The Hindu Business Line
SHUTTING THE BORDER Security is more important to me than Mexico trade, says Trump
US President Donald Trump acknowledged on Tuesday that closing the southern border with Mexico could damage the US economy, but said protecting America’s security was more important than trade.
In remarks from the Oval Office, Trump reiterated his threat to shut the border if Mexico, America’s third largest trading partner, cannot restrict a flow of asylumseekers trying to cross into the US. But the President’s economic team, concerned about the damage from such a move, said it was looking for ways to limit the fallout if Trump does so.
“Sure, it’s going to have a negative impact on the economy,” Trump said, adding, “but security is most important.” “Security is more important to me than trade,” he said.
Republican lawmakers, economists and business groups largely disagree with that assessment and warned this week that closing the border could cripple the flow of goods and workers and devastate US automakers and farmers, as well as other industries that depend on Mexico for sales and goods.
Is the decision feasible?
“Closing down the border will have a potentially catastrophic economic impact on our country,” Sen Mitch McConnell, R-Ky, and the Senate majority leader, said.
Mark Zandi, the chief economist at Moody’s Analytics, said that “a full shutdown of the US-Mexican border of more than several weeks would be the fodder for recessions in both Mexico and the US.”
Trump’s economic advisers have briefed him on the potential financial damage from a border shutdown and started looking for ways to mitigate it, including possibly keeping certain trading avenues open. Larry Kudlow, Director of the National Economic Council, said that the Trump administration was trying to secure the border without harming the economy.
“The question is,” he said, “can we deal with that and not have any economic damage? I think the answer is we can. People are looking at different options.”
But business leaders say there is no way to contain the damage from even a partial shutdown of the 2,000-mile border that the US shares with Mexico. Nearly $1.7 billion of goods and services flow across the border daily, as well as nearly a half-million legal workers, students, shoppers and tourists, the US Chamber of Commerce said Monday. On Tuesday, officials with the chamber called a partial border shutdown “uncharted territory” and said such a policy would have negative economic consequences, particularly for communities along the border.
“We don’t know whether that is feasible or not,” said Neil Bradley, the chamber’s Executive Vice-President and Chief Policy Officer.
Trump’s pledge to close the border comes in response to what officials with the Department of Homeland Security say is an increase in migrant families who are flooding America’s immigration system, leading to overflowing detention centers and mass releases of migrants.

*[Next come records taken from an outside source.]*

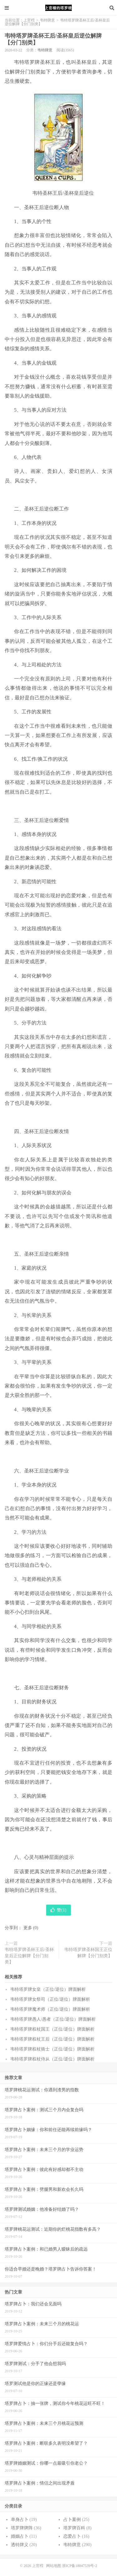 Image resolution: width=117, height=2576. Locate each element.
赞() (58, 1910)
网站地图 (53, 2566)
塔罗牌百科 (74, 2528)
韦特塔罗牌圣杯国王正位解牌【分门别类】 (88, 1952)
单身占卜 (19, 2519)
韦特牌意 (47, 20)
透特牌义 (19, 2544)
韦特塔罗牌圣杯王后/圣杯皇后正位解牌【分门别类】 (29, 1955)
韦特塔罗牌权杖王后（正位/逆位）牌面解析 (52, 2039)
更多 (27, 1927)
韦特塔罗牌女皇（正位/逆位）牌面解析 (48, 1989)
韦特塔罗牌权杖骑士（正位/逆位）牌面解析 (52, 2049)
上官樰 (58, 8)
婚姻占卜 (19, 2536)
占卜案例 (72, 2519)
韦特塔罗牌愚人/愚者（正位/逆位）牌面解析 (53, 2019)
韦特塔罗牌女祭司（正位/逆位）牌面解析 (50, 1999)
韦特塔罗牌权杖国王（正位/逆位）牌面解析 (52, 2029)
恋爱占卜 (72, 2536)
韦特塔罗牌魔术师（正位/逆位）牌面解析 (50, 2009)
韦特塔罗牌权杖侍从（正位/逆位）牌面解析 (52, 2059)
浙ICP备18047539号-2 (79, 2566)
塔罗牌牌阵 (22, 2528) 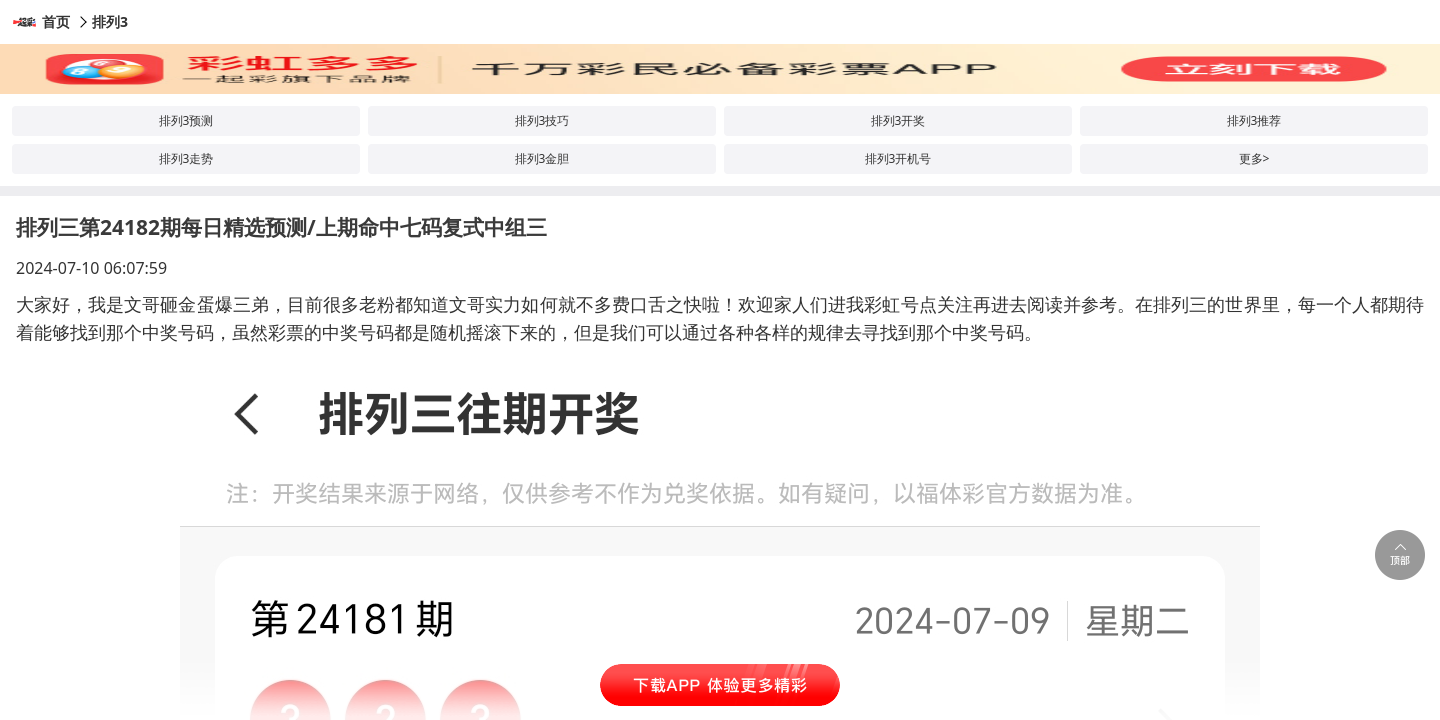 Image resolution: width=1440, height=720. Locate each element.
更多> (1254, 158)
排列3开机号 (898, 158)
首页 (56, 21)
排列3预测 (186, 120)
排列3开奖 (898, 120)
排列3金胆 (542, 158)
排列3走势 (186, 158)
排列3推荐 (1254, 120)
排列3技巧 (542, 120)
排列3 (110, 21)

While 76,000 migrants crossed the border in February, that number is nowhere near the migration levels seen in the early 2000s. And a majority of the migrants crossing the border now are Central American families looking for asylum, as opposed to Mexican individuals looking for work. Homeland security officials could quickly deport Mexican individuals seeking employment, but, by law, they cannot swiftly deport Central American families or unaccompanied children.
Homeland security officials have said they expect the number of crossings to surpass 100,000 this month.